Shares of the world's largest beverage maker, which also cut its
full-year organic revenue growth forecast, were down 2percent at
$44 in premarket trading on Wednesday.
"Strong performance in some of our largest and most developed
markets, including the United States, Mexico and Japan, was
offset by difficult external conditions in many of our emerging
and developing markets, including China and Argentina," Chief
Executive Muhtar Kent said in a statement.

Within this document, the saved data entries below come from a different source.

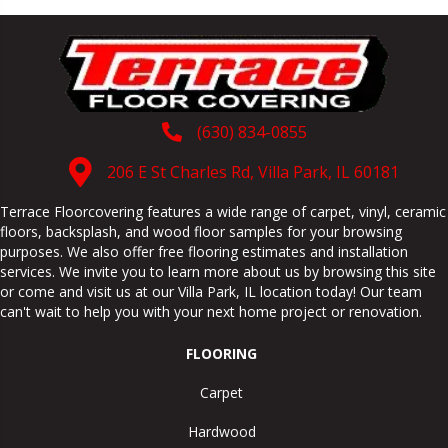
(630) 834-0855
206 E St Charles Rd, Villa Park, IL 60181
Terrace Floorcovering features a wide range of carpet, vinyl, ceramic
floors, backsplash, and wood floor samples for your browsing
purposes. We also offer free flooring estimates and installation
services. We invite you to learn more about us by browsing this site
or come and visit us at our
Villa Park
,
IL
location today! Our team
can't wait to help you with your next home project or renovation.
FLOORING
Carpet
Hardwood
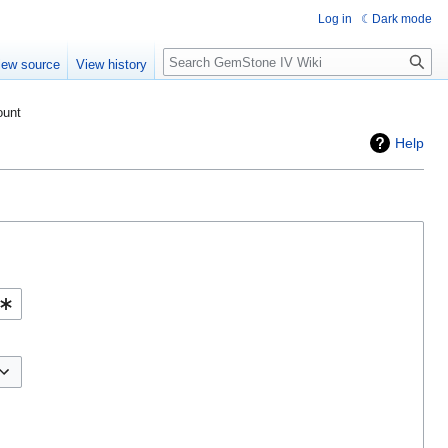
Log in
Dark mode
Search
iew source
View history
ount
Help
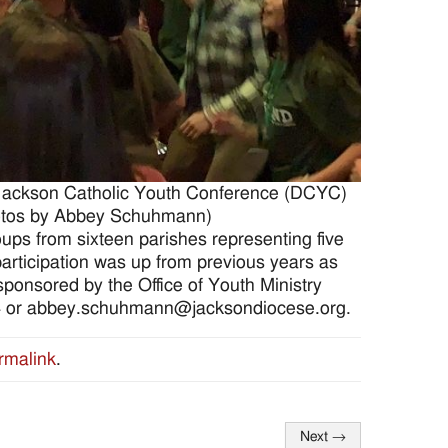
 Jackson Catholic Youth Conference (DCYC)
Photos by Abbey Schuhmann)
oups from sixteen parishes representing five
participation was up from previous years as
ponsored by the Office of Youth Ministry
4 or abbey.schuhmann@jacksondiocese.org.
rmalink
.
Next
→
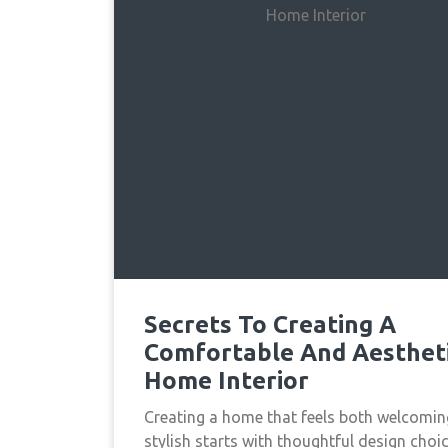
Secrets To Creating A
Comfortable And Aesthet
Home Interior
Creating a home that feels both welcomi
stylish starts with thoughtful design choic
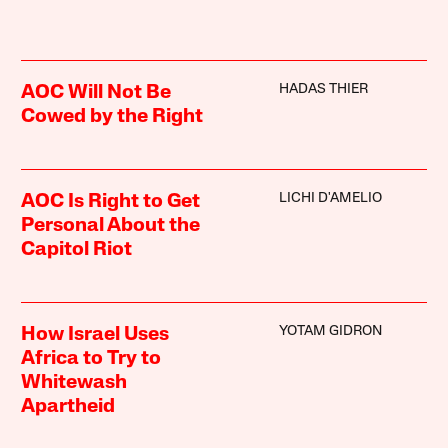
HADAS THIER
AOC Will Not Be
Cowed by the Right
LICHI D'AMELIO
AOC Is Right to Get
Personal About the
Capitol Riot
YOTAM GIDRON
How Israel Uses
Africa to Try to
Whitewash
Apartheid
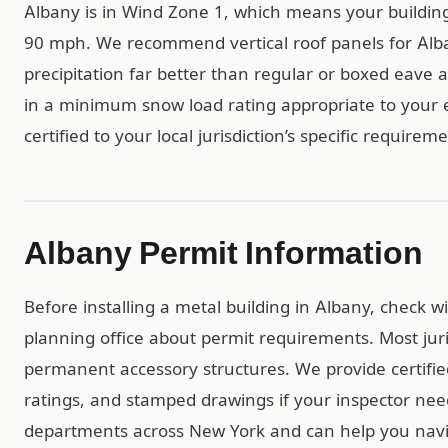
Albany is in Wind Zone 1, which means your buildin
90 mph. We recommend vertical roof panels for Alba
precipitation far better than regular or boxed eave al
in a minimum snow load rating appropriate to your e
certified to your local jurisdiction’s specific requirem
Albany Permit Information
Before installing a metal building in Albany, check 
planning office about permit requirements. Most juri
permanent accessory structures. We provide certif
ratings, and stamped drawings if your inspector ne
departments across New York and can help you navi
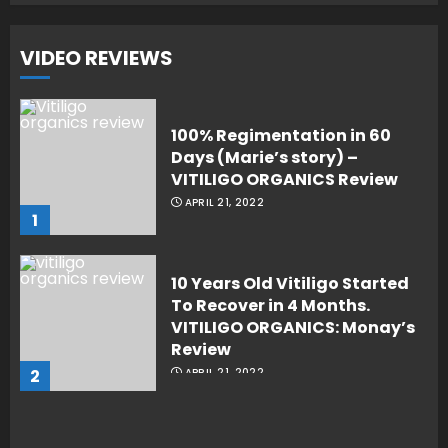
VIDEO REVIEWS
100% Regimentation in 60
Days (Marie’s story) –
VITILIGO ORGANICS Review
APRIL 21, 2022
1
10 Years Old Vitiligo Started
To Recover in 4 Months.
VITILIGO ORGANICS: Monay’s
Review
2
APRIL 21, 2022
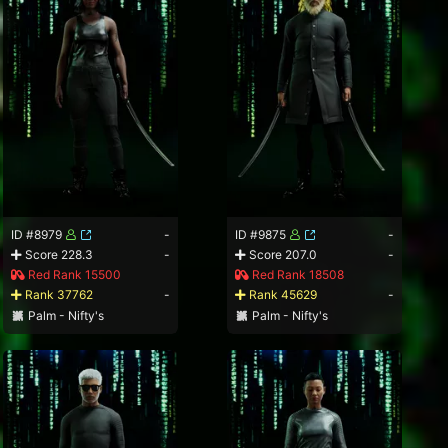
ID #8979
-
ID #9875
-
Score 228.3
-
Score 207.0
-
Red Rank 15500
Red Rank 18508
Rank 37762
-
Rank 45629
-
Palm - Nifty's
Palm - Nifty's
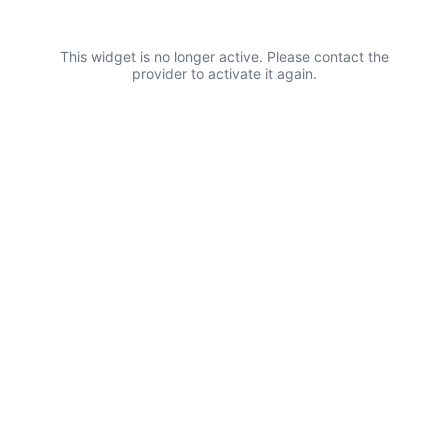
This widget is no longer active. Please contact the
provider to activate it again.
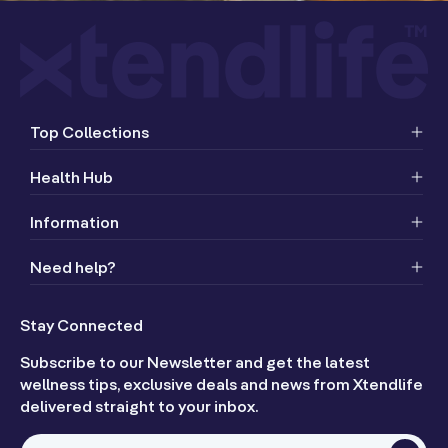
Top Collections
Health Hub
Information
Need help?
Stay Connected
Subscribe to our Newsletter and get the latest
wellness tips, exclusive deals and news from Xtendlife
delivered straight to your inbox.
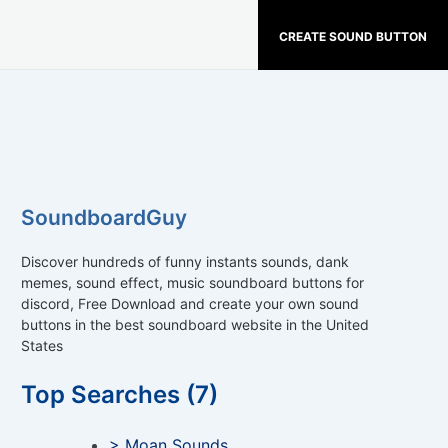
CREATE SOUND BUTTON
SoundboardGuy
Discover hundreds of funny instants sounds, dank
memes, sound effect, music soundboard buttons for
discord, Free Download and create your own sound
buttons in the best soundboard website in the United
States
Top Searches (7)
> Moan Sounds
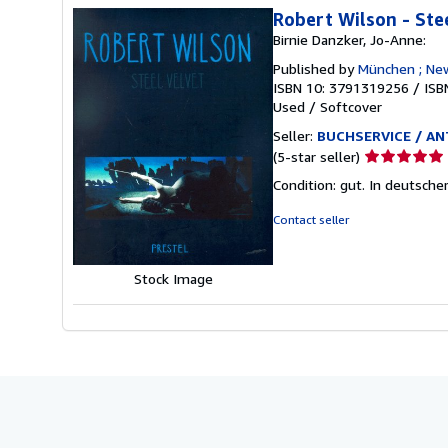
Robert Wilson - Ste
Birnie Danzker, Jo-Anne:
Published by
München ; New
ISBN 10: 3791319256
/
ISB
Used
/
Softcover
Seller:
BUCHSERVICE / ANT
Seller
(5-star seller)
rating
Condition: gut. In deutsche
5
out
Contact seller
of
5
stars
Stock Image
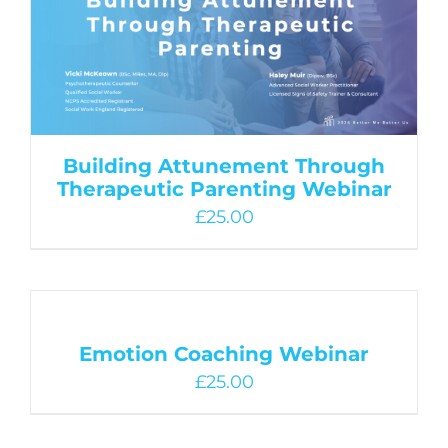
Building Attunement Through
Therapeutic Parenting Webinar
£
25.00
Emotion Coaching Webinar
£
25.00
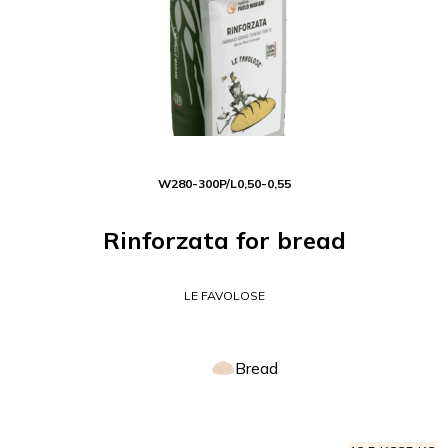
W
280-300
P/L
0,50-0,55
Rinforzata for bread
LE FAVOLOSE
Bread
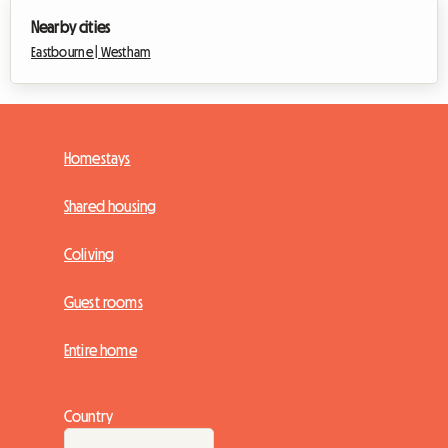
Nearby cities
Eastbourne |
Westham
Homestays
Shared housing
Coliving
Guest rooms
Entire home
Country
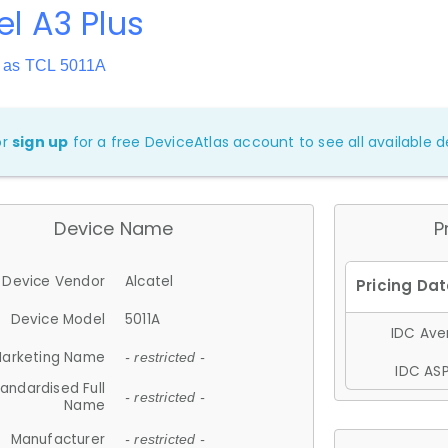
el A3 Plus
 as TCL 5011A
or
sign up
for a free DeviceAtlas account to see all available de
Device Name
P
Device Vendor
Alcatel
Device Model
5011A
IDC Aver
arketing Name
- restricted -
IDC ASP
andardised Full
- restricted -
Name
Manufacturer
- restricted -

The company said it now expects full-year organic revenue to
grow 3 percent in 2016, down from its previous forecast of 4-5
percent growth.
Revenue from North America, the company's largest market, rose 2
percent, while it fell in all other regions, partly hurt by
inflation.
However, net income attributable to shareholders rose to $3.45
billion, or 79 cents per share, in the second quarter ended July
1 from $3.11 billion, or 71 cents per share, a year earlier.
Excluding items, the company earned 60 cents per share.
The company's net operating revenue fell 5.1 percent to $11.54
billion, the fifth straight quarter of decline.
Analysts on average had expected earnings of 58 cents per share
on revenue of $11.63 billion, according to Thomson Reuters
I/B/E/S.Coca-Cola also said it signed letters of intent with two
U.S. bottlers to expand distribution areas in two states.